• **Task instructions**
If a line in the entries contains the string "interactable", include that line in your answer.

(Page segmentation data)

_ _ _ _ _

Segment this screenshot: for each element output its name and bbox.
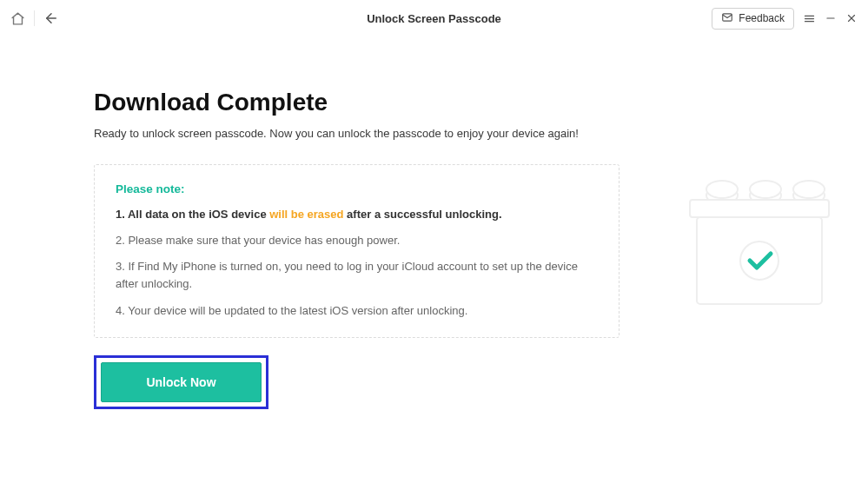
note-line-4: 4. Your device will be updated to the la…	[116, 302, 598, 320]
please-note-box: Please note: 1. All data on the iOS devi…	[94, 164, 620, 338]
note-line-1: 1. All data on the iOS device will be er…	[116, 206, 598, 223]
titlebar-right: Feedback	[712, 8, 858, 30]
titlebar-left	[10, 10, 59, 26]
back-icon[interactable]	[43, 10, 59, 26]
note-line-1-post: after a successful unlocking.	[344, 208, 502, 221]
titlebar: Unlock Screen Passcode Feedback	[0, 0, 868, 36]
note-line-3: 3. If Find My iPhone is turned on, you n…	[116, 258, 598, 293]
svg-point-12	[793, 181, 825, 198]
page-title: Download Complete	[94, 89, 816, 116]
page-subtitle: Ready to unlock screen passcode. Now you…	[94, 127, 816, 140]
minimize-icon[interactable]	[825, 12, 837, 24]
note-title: Please note:	[116, 182, 598, 195]
note-line-2: 2. Please make sure that your device has…	[116, 232, 598, 249]
feedback-button[interactable]: Feedback	[712, 8, 794, 30]
package-success-illustration	[681, 175, 833, 322]
svg-point-15	[740, 242, 779, 280]
divider	[34, 10, 35, 26]
note-line-1-accent: will be erased	[269, 208, 343, 221]
main-content: Download Complete Ready to unlock screen…	[0, 36, 868, 409]
package-icon	[681, 175, 833, 319]
unlock-now-button[interactable]: Unlock Now	[101, 362, 262, 402]
close-icon[interactable]	[845, 12, 858, 24]
unlock-highlight: Unlock Now	[94, 355, 268, 409]
menu-icon[interactable]	[803, 12, 816, 25]
svg-rect-13	[690, 200, 829, 217]
svg-point-10	[750, 181, 781, 198]
feedback-label: Feedback	[739, 12, 785, 24]
svg-point-8	[706, 181, 738, 198]
home-icon[interactable]	[10, 11, 25, 26]
note-line-1-pre: 1. All data on the iOS device	[116, 208, 269, 221]
mail-icon	[721, 11, 733, 26]
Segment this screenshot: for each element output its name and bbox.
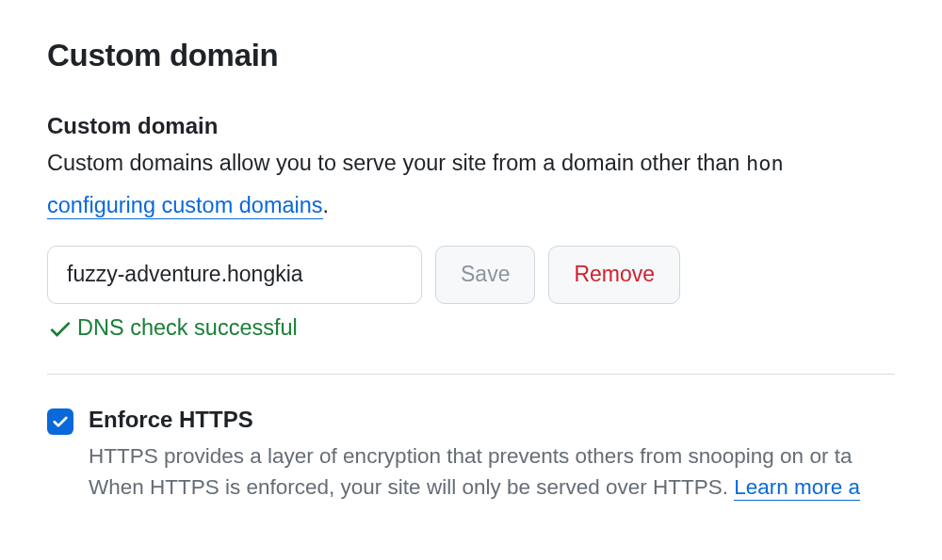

_ _ _ _ _

• **Expected output**
back-icon[interactable]	[43, 10, 59, 26]
minimize-icon[interactable]	[825, 12, 837, 24]
feedback-button[interactable]: Feedback	[712, 8, 794, 30]
unlock-now-button[interactable]: Unlock Now	[101, 362, 262, 402]
close-icon[interactable]	[845, 12, 858, 24]
menu-icon[interactable]	[803, 12, 816, 25]
home-icon[interactable]	[10, 11, 25, 26]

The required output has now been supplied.